*Aim of the exercise*.
Whenever a line in the data holds the string "PRINT", copy that line.

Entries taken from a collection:
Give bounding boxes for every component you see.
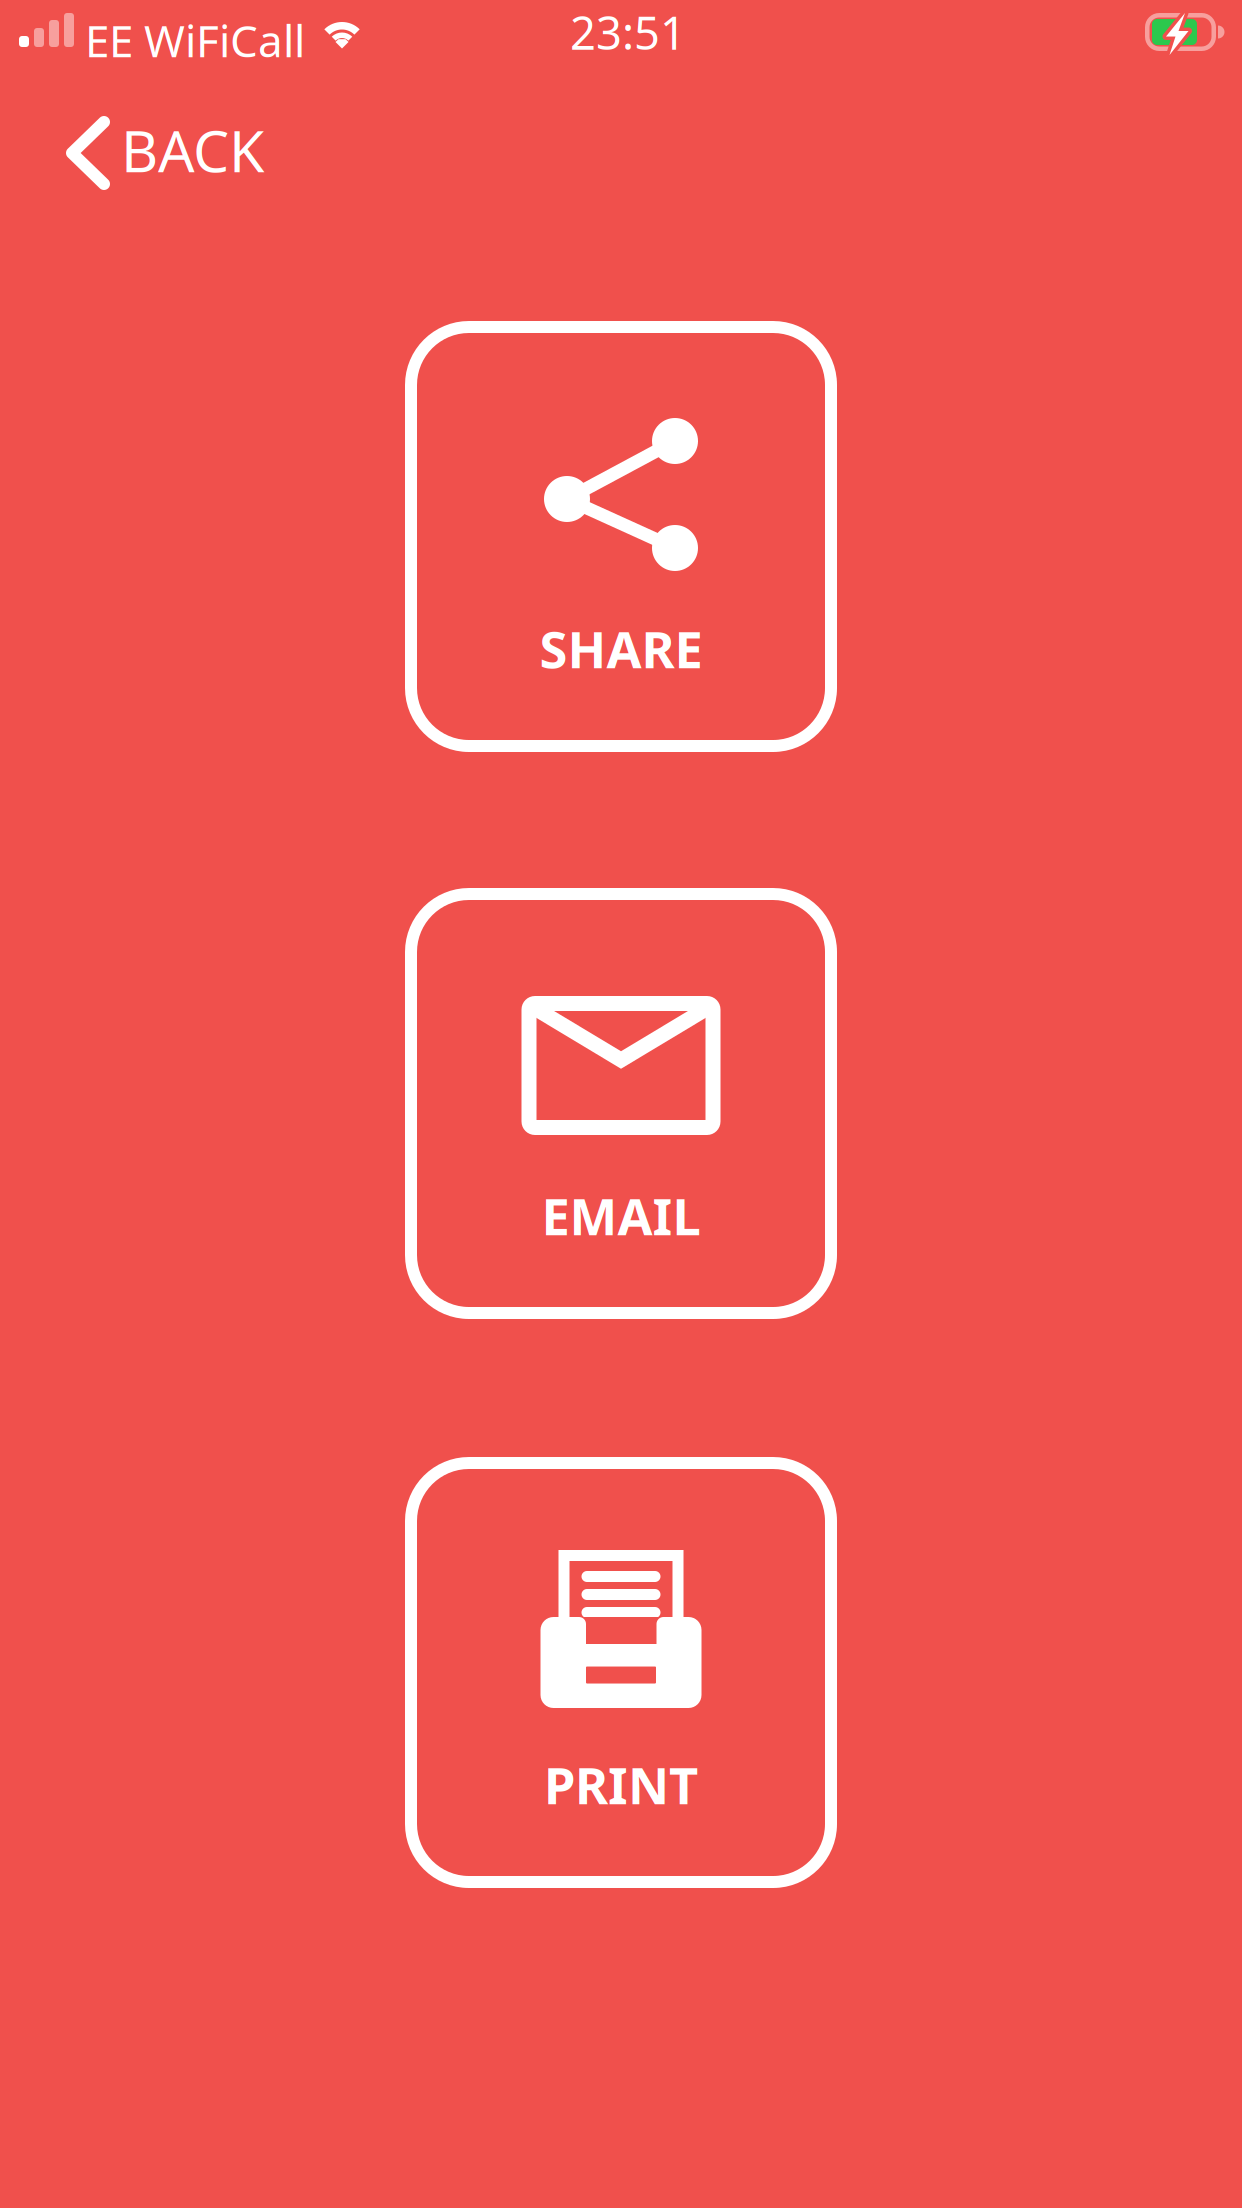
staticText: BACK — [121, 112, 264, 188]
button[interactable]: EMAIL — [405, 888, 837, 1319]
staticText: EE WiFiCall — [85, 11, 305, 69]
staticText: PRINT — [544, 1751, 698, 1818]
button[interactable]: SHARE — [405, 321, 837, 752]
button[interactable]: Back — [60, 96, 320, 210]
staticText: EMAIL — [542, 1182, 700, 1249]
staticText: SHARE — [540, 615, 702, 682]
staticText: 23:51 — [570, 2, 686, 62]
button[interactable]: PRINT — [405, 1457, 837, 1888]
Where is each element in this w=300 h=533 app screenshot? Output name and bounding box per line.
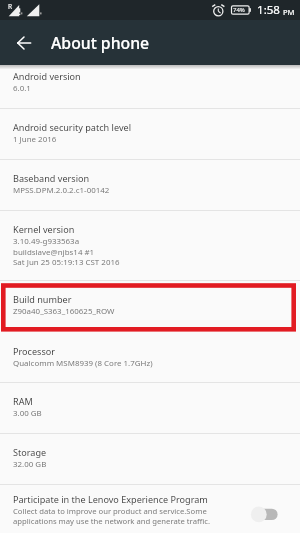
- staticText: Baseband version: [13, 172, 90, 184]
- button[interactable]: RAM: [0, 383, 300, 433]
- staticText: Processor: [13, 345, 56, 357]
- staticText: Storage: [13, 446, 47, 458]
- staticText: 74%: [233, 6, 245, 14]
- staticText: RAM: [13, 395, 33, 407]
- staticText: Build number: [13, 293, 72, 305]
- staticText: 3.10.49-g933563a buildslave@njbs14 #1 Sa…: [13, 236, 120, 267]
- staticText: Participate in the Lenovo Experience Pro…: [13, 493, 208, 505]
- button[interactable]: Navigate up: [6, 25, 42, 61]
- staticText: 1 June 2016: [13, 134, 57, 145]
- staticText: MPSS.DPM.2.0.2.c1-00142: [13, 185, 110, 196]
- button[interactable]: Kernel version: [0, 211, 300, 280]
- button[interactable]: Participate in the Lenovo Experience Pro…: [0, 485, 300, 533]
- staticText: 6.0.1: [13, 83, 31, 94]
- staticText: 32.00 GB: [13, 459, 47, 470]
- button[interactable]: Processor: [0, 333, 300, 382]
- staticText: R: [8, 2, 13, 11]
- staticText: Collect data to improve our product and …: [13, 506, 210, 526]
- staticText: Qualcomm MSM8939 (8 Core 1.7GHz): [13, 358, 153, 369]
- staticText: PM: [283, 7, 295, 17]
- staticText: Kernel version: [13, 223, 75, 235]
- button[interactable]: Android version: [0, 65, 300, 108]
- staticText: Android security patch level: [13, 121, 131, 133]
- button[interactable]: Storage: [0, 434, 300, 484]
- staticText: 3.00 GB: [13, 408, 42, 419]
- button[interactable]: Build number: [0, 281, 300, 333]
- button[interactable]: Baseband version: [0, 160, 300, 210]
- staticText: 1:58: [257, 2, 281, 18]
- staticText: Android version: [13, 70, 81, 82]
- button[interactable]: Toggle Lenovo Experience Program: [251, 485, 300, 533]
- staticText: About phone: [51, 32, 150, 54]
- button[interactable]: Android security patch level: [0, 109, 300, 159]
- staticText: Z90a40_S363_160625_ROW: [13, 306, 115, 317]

--

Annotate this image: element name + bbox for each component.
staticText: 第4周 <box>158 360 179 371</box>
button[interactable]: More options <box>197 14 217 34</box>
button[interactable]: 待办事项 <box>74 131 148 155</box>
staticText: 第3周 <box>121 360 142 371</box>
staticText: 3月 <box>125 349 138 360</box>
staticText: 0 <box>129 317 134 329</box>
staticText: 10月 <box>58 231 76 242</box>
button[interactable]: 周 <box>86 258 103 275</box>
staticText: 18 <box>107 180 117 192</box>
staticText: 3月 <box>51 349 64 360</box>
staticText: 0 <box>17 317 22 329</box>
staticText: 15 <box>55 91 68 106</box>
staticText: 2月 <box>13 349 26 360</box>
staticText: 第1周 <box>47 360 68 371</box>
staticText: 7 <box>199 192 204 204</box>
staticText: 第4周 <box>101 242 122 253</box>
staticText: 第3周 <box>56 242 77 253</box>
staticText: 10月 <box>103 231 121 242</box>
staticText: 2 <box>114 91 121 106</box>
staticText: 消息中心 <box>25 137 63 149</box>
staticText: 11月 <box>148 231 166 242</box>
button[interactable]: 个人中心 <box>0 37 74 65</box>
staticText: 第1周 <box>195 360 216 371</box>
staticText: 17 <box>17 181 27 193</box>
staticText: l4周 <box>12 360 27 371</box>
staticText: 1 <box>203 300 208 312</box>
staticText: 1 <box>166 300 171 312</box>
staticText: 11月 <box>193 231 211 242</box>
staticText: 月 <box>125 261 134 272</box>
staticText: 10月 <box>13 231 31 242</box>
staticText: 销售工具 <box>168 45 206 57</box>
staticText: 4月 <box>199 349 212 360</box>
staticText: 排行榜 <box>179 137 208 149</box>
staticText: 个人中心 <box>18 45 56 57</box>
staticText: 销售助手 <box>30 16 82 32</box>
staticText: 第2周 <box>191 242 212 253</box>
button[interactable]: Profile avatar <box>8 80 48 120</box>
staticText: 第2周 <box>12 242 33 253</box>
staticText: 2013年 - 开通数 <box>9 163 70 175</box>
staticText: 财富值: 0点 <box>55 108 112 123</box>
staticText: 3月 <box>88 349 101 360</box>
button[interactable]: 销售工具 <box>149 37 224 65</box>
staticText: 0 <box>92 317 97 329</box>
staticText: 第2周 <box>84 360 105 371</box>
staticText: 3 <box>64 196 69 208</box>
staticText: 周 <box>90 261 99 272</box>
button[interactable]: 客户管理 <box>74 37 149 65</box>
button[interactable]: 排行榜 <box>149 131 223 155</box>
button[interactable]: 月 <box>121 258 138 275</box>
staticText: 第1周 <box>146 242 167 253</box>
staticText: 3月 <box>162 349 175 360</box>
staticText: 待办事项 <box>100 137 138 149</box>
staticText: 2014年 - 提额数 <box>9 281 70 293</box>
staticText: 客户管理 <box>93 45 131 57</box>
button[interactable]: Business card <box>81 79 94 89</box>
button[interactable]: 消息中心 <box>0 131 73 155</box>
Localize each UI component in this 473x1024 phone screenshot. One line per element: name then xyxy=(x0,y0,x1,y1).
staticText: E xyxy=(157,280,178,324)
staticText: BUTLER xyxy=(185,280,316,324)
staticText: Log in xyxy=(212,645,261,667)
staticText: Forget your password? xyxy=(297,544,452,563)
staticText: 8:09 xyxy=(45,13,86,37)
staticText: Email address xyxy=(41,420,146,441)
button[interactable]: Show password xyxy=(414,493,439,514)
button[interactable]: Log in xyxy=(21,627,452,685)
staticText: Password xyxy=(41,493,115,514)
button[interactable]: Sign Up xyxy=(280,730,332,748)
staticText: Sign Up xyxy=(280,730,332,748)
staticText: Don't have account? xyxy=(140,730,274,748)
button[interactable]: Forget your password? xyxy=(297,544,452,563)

...

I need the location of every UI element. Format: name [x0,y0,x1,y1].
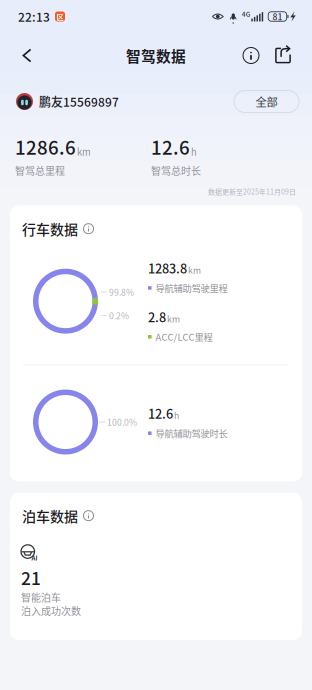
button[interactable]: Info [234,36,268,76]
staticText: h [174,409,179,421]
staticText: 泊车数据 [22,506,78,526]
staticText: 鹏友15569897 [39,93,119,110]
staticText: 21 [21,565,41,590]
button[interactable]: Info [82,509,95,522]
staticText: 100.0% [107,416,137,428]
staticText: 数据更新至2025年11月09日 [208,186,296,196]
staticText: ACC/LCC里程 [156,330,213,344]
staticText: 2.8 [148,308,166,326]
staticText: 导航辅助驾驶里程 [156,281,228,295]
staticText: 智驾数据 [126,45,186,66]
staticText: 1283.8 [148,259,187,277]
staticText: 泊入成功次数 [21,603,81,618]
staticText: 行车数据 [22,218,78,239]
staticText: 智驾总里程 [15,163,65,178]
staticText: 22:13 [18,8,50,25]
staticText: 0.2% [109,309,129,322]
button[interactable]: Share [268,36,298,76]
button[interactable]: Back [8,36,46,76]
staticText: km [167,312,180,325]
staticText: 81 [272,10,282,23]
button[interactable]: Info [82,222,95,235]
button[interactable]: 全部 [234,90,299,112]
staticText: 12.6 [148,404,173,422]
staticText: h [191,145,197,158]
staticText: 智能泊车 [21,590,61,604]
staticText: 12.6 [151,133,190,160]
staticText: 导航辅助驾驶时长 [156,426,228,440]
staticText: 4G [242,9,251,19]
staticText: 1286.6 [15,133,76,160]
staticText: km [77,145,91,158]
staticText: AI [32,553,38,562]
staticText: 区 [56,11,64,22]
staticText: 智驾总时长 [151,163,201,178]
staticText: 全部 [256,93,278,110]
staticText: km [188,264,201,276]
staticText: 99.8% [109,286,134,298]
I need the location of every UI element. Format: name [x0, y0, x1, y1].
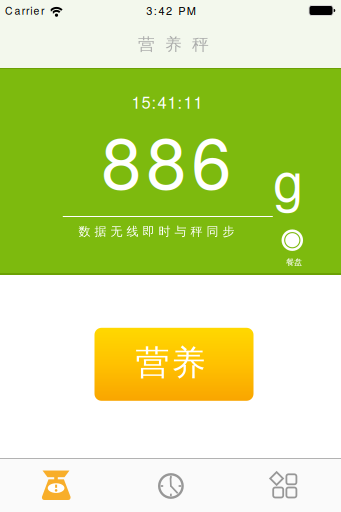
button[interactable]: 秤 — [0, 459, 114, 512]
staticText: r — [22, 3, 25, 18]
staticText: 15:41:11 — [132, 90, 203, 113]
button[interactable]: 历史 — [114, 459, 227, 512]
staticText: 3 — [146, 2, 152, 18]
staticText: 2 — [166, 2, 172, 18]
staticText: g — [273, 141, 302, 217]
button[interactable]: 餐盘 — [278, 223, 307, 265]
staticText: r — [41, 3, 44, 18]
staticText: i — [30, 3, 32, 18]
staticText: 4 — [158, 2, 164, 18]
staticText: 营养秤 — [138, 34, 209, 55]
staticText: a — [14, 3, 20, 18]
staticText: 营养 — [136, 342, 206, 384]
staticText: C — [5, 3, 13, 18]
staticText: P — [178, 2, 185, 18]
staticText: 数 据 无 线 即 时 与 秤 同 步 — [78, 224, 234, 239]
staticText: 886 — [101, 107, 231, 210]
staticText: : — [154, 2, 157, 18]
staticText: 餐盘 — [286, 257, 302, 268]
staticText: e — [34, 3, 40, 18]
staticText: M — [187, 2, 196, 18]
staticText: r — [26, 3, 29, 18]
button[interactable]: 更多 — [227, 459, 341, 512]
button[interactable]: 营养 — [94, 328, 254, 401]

*Response to this exercise*.
staticText: PRINT — [544, 1751, 698, 1818]
button[interactable]: PRINT — [405, 1457, 837, 1888]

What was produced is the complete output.